The concept of living with COVID was invoked by then-President Donald Trump in a 22 October 2020 debate against his Democratic opponent in the 2020 presidential election, Joe Biden. Trump, who had repeatedly downplayed the severity of COVID-19 in his administration's public communications, argued that the United States was "rounding the turn" in the pandemic, and was "learning to live" with COVID because "we can't lock ourselves up in a basement like Joe does. He has the ability to lock himself up, we can't close up our nation, or you're not going to have a nation." In response, Biden argued that the United States was "learning to die with [COVID]", telling the audience that "You folks home will have an empty chair at the kitchen table this morning. That man or wife going to bed tonight and reaching over to try to touch … out of habit, where their wife or husband was, is gone. Learning to live with it? Come on. We're dying with it."[79][80]
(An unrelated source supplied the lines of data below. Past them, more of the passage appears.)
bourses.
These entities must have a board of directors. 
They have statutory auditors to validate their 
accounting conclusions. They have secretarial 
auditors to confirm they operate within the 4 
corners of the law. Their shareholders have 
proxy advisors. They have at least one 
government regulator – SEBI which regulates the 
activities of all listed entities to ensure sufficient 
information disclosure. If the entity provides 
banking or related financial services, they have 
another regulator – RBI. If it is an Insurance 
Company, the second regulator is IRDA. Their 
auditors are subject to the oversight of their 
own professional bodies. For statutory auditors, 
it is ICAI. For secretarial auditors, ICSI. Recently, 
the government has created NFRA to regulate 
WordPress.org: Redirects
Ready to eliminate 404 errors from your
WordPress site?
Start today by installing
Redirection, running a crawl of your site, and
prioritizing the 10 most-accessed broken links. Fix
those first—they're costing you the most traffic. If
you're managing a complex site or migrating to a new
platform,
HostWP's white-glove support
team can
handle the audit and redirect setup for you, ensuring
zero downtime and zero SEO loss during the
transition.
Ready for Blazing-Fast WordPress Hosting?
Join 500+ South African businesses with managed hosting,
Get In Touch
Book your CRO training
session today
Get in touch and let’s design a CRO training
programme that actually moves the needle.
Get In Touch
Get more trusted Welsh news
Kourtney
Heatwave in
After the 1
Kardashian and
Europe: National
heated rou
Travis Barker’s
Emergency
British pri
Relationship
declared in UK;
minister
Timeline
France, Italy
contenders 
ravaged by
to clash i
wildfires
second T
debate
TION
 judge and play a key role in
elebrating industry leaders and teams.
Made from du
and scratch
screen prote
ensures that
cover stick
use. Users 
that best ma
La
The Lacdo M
Citing a desire to preserve freedoms, U.S. states such as Florida and Texas—led by members of the conservative Republican Party—have attempted to enforce orders prohibiting cities, counties, and in some cases, private businesses, from imposing COVID-19 mitigations such as mask mandates, vaccine mandates, and vaccine passports.[81][82] Both states have also pursued legal action to block mask mandates implemented by school boards in violation of these orders.[83][84] South Dakota never implemented any public health measures over the course of the pandemic, with public awareness, testing, and vaccination campaigns coordinated primarily by the state's three health regions rather than the government.[85][86][87]
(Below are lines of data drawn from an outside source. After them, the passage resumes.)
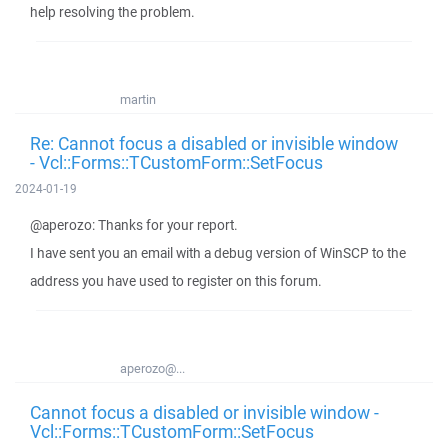
help resolving the problem.
martin
Re: Cannot focus a disabled or invisible window
- Vcl::Forms::TCustomForm::SetFocus
2024-01-19
@aperozo: Thanks for your report.
I have sent you an email with a debug version of WinSCP to the
address you have used to register on this forum.
aperozo@...
Cannot focus a disabled or invisible window -
Vcl::Forms::TCustomForm::SetFocus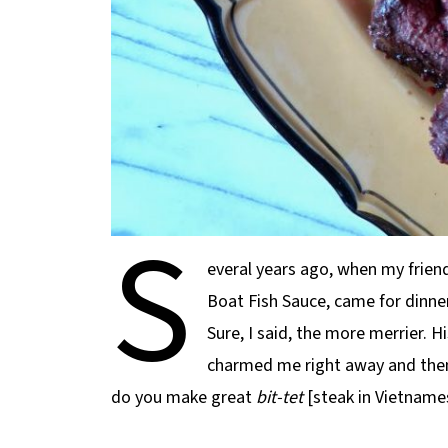
S
everal years ago, when my frie
Boat Fish Sauce, came for dinner,
Sure, I said, the more merrier. Hi
charmed me right away and then
do you make great
bit-tet
[steak in Vietname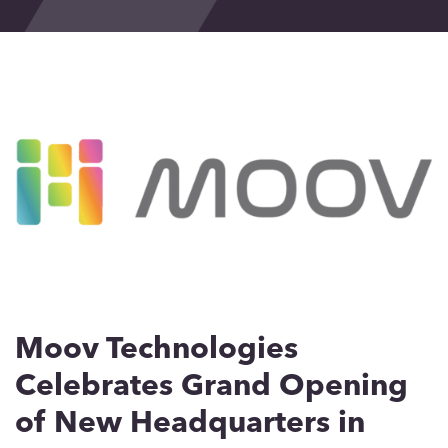
Events
Blog
Contact
Moov Technologies
Celebrates Grand Opening
of New Headquarters in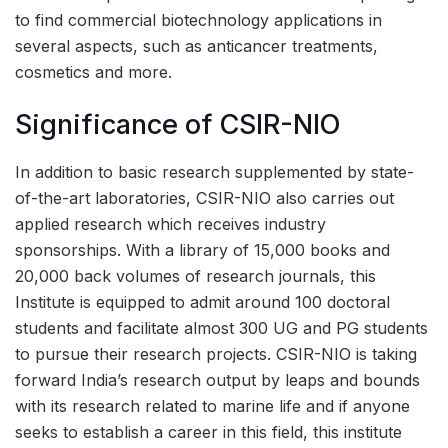
to find commercial biotechnology applications in
several aspects, such as anticancer treatments,
cosmetics and more.
Significance of CSIR-NIO
In addition to basic research supplemented by state-
of-the-art laboratories, CSIR-NIO also carries out
applied research which receives industry
sponsorships. With a library of 15,000 books and
20,000 back volumes of research journals, this
Institute is equipped to admit around 100 doctoral
students and facilitate almost 300 UG and PG students
to pursue their research projects. CSIR-NIO is taking
forward India’s research output by leaps and bounds
with its research related to marine life and if anyone
seeks to establish a career in this field, this institute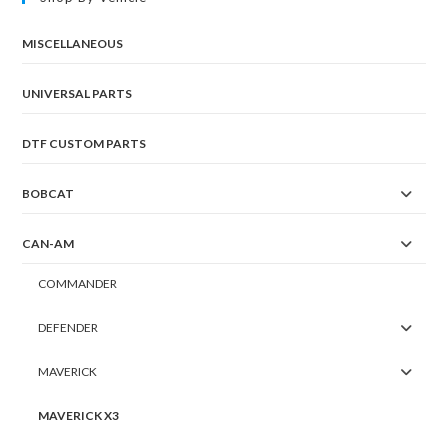
MISCELLANEOUS
UNIVERSAL PARTS
DTF CUSTOM PARTS
BOBCAT
CAN-AM
COMMANDER
DEFENDER
MAVERICK
MAVERICK X3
During his 2022 State of the Union Address on 1 March 2022, Biden stated that "because of the progress we’ve made, because of your resilience and the tools we have, tonight I can say we are moving forward safely, back to more normal routines." However, he also stated that the federal government would "never just accept living with COVID-19", explaining that it would "continue to combat the virus as we do other diseases." The White House released a new action plan the next day, which includes plans to make COVID-19 antiviral medication available for free to high-risk patients at testing locations such as pharmacies and clinics, funding in support of vigilance and preparedness in the event of new surges and variants, preventing the closure of schools and businesses, and ensuring global vaccine distribution.[88][89]

Reception[]

A 2021 article in The Lancet called restrictions being lifted in the United Kingdom "dangerous and immature" and expressed concern that mass infection could lead to vaccine resistance and would impact young people, children and health services.[90] In The BMJ in February 2022, several health policy and public health experts criticised the British government's "living with COVID" plan, suggesting the end of free COVID-19 testing could exacerbate health inequality, and suggesting the plan did not account for required resources for localised contact tracing and hospital capacity.[91]

In February 2022, epidemiologist Gregg Gonsalves, writing for The Nation, called an endemic strategy for COVID-19 "wishful thinking" and a "surrender to needless death and preventable disease."[92]